Task instructions
Return all lines from the listing below that include the word "Services".

Exercise inputs
--*--
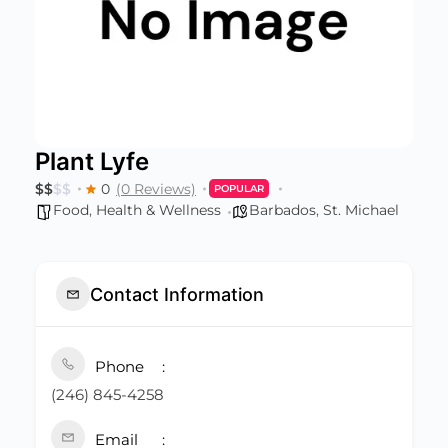
Plant Lyfe
$
$
$
$
0
(0 Reviews)
POPULAR
Food
,
Health & Wellness
Barbados
,
St. Michael
Contact Information
Phone
(246) 845-4258
Email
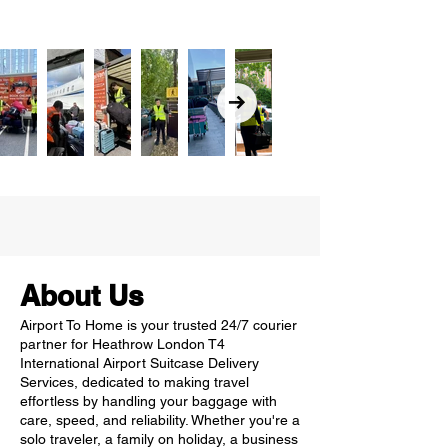
About Us
Airport To Home is your trusted 24/7 courier
partner for Heathrow London T4
International Airport Suitcase Delivery
Services, dedicated to making travel
effortless by handling your baggage with
care, speed, and reliability. Whether you're a
solo traveler, a family on holiday, a business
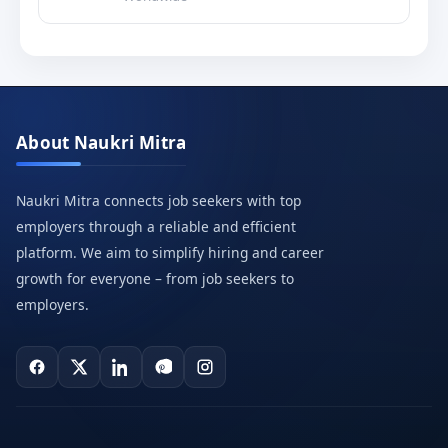
About Naukri Mitra
Naukri Mitra connects job seekers with top
employers through a reliable and efficient
platform. We aim to simplify hiring and career
growth for everyone – from job seekers to
employers.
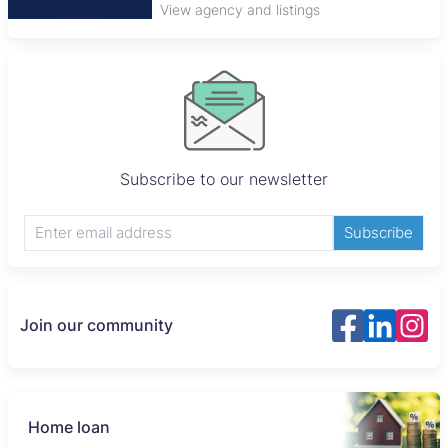
View agency and listings
Subscribe to our newsletter
Subscribe
Join our community
Home loan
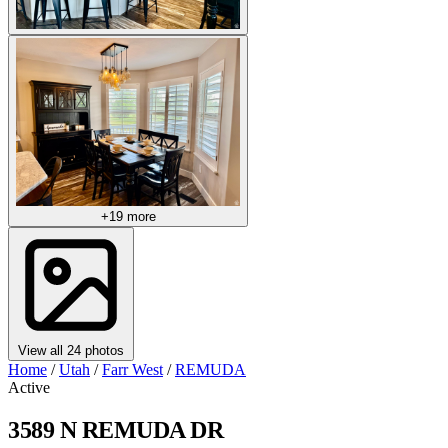
+19 more
View all 24 photos
Home
/
Utah
/
Farr West
/
REMUDA
Active
3589 N REMUDA DR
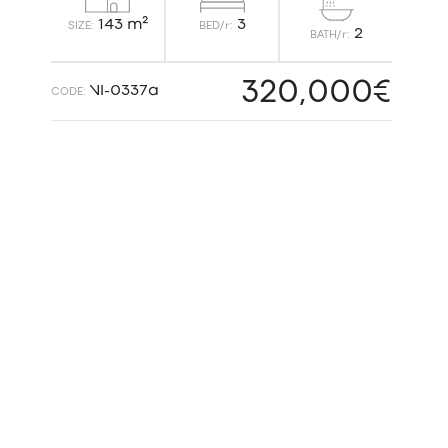
3
143 m²
BED/r:
SIZE:
2
BATH/r:
320,000€
VI-0337a
CODE:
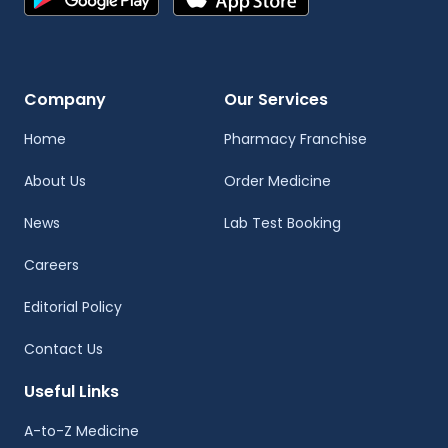
Company
Our Services
Home
Pharmacy Franchise
About Us
Order Medicine
News
Lab Test Booking
Careers
Editorial Policy
Contact Us
Useful Links
A-to-Z Medicine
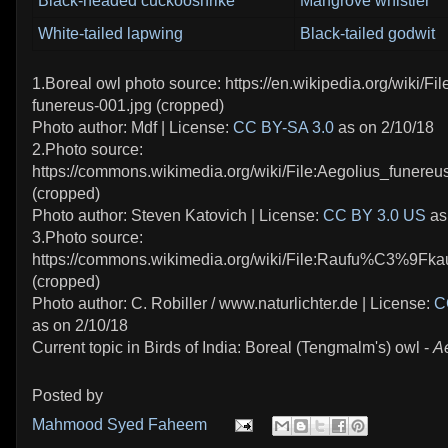
Black-headed cuckooshrike
Mangrove whistler
White-tailed lapwing
Black-tailed godwit
1.Boreal owl photo source: https://en.wikipedia.org/wiki/Fil
funereus-001.jpg (cropped)
Photo author: Mdf | License:
CC BY-SA 3.0
as on 2/10/18
2.Photo source:
https://commons.wikimedia.org/wiki/File:Aegolius_funere
(cropped)
Photo author: Steven Katovich | License:
CC BY 3.0 US
as
3.Photo source:
https://commons.wikimedia.org/wiki/File:Raufu%C3%9Fka
(cropped)
Photo author: C. Robiller / www.naturlichter.de | License:
C
as on 2/10/18
Current topic in Birds of India: Boreal (Tengmalm's) owl -
A
Posted by
Mahmood Syed Faheem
--*--
Solution
Services, dedicated to making travel
Our Services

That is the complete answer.